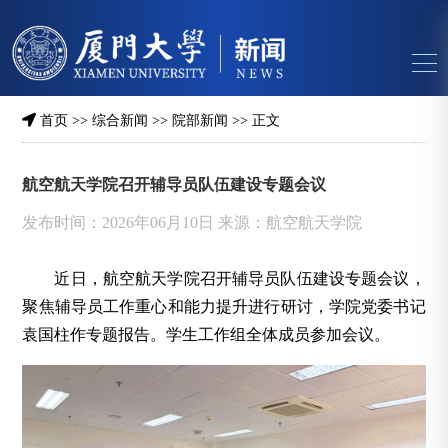
首页
>>
综合新闻
>>
院部新闻
>> 正文
航空航天学院召开辅导员队伍建设专题会议
发布时间：2026年06月10日 来源：航空航天学院
近日，航空航天学院召开辅导员队伍建设专题会议，
聚焦辅导员工作重心和能力提升进行研讨，学院党委书记
袁国柱作专题报告。学生工作组全体成员参加会议。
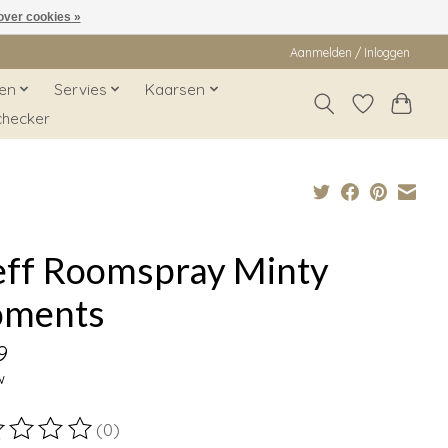
over cookies »
Aanmelden / Inloggen
en
Servies
Kaarsen
checker
eff Roomspray Minty
ments
9
w
(0)
ordeling van dit product is
0
van de 5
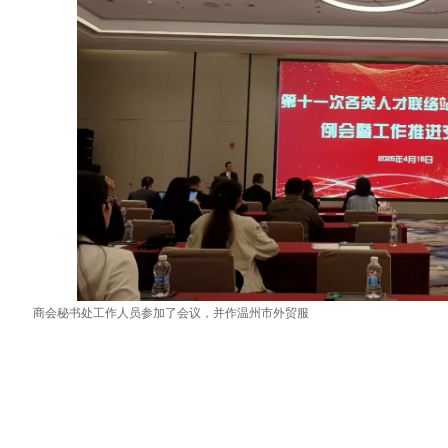
商会秘书处工作人员参加了会议，并作温州市外贸服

- Instructions for the task -
What you return must match the records exactly, apart from the images, which are omitted.

- Result -
首页
>>
综合新闻
>>
院部新闻
>> 正文
航空航天学院召开辅导员队伍建设专题会议
发布时间：2026年06月10日 来源：航空航天学院
近日，航空航天学院召开辅导员队伍建设专题会议，
聚焦辅导员工作重心和能力提升进行研讨，学院党委书记
袁国柱作专题报告。学生工作组全体成员参加会议。
over cookies »
Aanmelden / Inloggen
en
Servies
Kaarsen
checker
eff Roomspray Minty
ments
9
w
(0)
ordeling van dit product is
0
van de 5
商会秘书处工作人员参加了会议，并作温州市外贸服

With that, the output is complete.